At the Zurich airport, she invited Alma to lunch, but Alma declined and took the escalator down to the train station in the basement of the airport. As she sank away from sight, Ana experienced sorrow and love for the afflicted young woman. Ana’s dejection amounted to more than compassion; it was a sort of sickness at heart, and she recalled the Latin religious term that reminded her of that, misericordia; although it meant mercy, its roots were in the poverty and sickness of the heart. The beauty of the word made her shiver, as though she’d heard a stirring harmony of chords.
She walked to the ticket booth and bought airfare to Zagreb instead of New York. The brilliant Swiss organizers had arranged that the gate for the flight to Zagreb be right next to the one for Belgrade. Two groups of people eyed one another across the aisle malevolently and disappeared in the communal cigarette smoke, fed by both sides equally. While waiting, she called John in New York, waking him up.
“I’m so happy you’ve called! Are you safe?”
“Yes, I’m in Zurich.”
“Your mission was so brief?”
“I quit the job in Bosnia.”
“Really?”
“You told me to quit. But don’t worry, I didn’t quit because of what you told me but because of what I saw—how the UN works. The UN is a bunch of sex tourists and vultures. Now that I’ve had time to think about it, I must go back to gather evidence.”
“You aren’t coming home?”
Ana got a ride with a UN truck that was on its way to Omarska to deliver humanitarian aid to the local S
erbs. From the town center, she walked to the outskirts, to the camp, a scattering of one-story barracks and storage spaces surrounded by barbed wire.

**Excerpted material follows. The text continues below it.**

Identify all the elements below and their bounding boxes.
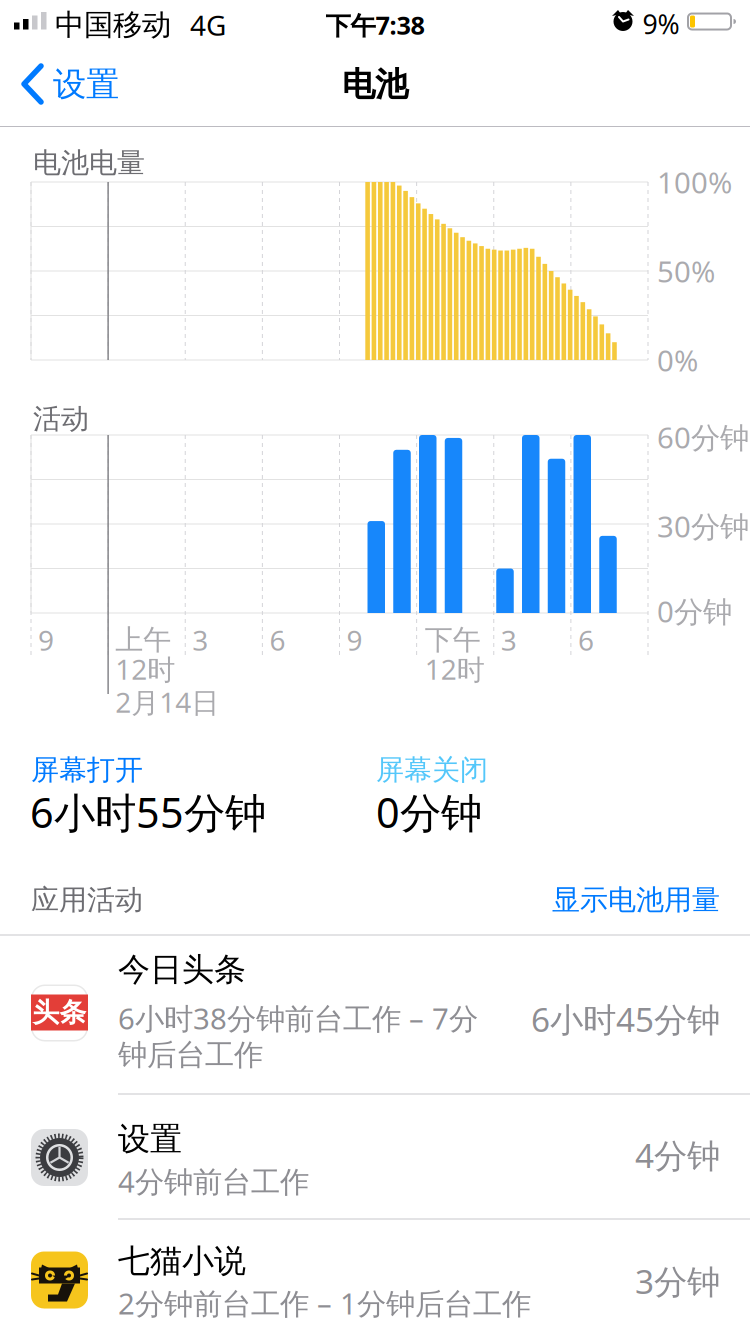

At the entrance a policeman in blue, with a red star on his cap, asked her where she was going, and she said she wanted to interview the camp director about the distribution of humanitarian aid. Looking at her lips and neck, he said, “I’m sure he’d love to talk with you.”
Soon she was seated in the director’s office, drinking muddy coffee. Through the windows she could see tall mountains in the distance, which were blue as well. She remembered that Leonardo da Vinci was the first to observe that all objects appear blue in the distance.
“Lijep pogled, zar ne?” A beautiful view, isn’t it? She addressed him in Croatian, attempting to establish a casual tone, to ease the tension that made her knees tremble and her throat as dry as if she’d smoked pot, even though she hadn’t done that since her college days.
“Yes, it’s overwhelming,” he said in an unusually high voice. “Often I just sit here and stare at the mountains. I wish I was a poet like our president, Karadzic, so I could put all this beauty into words.” He smiled, with tears in his eyes. “So, you work for
the UN?”
“As an interpreter.”
“Oh, another writer.”
“I said interpreter. But yes, possibly a writer as well.”
“So I wasn’t wrong. You know that all the leaders in this country are writers. Karadzic is a fabulous poet. Izetbegovic is a lousy Muslim historian. Tudjman writes boring history books full of lies. Cosic, the president of Yugoslavia, was nominated for the Nobel prize several times, and if we didn’t have this war he’d probably get it. Well, only Milosevic doesn’t need to write. He has other ways of expressing himself. Oh, I admire writers. They have done so much good for this country. And you probably think I am a dumb peasant, don’t you?”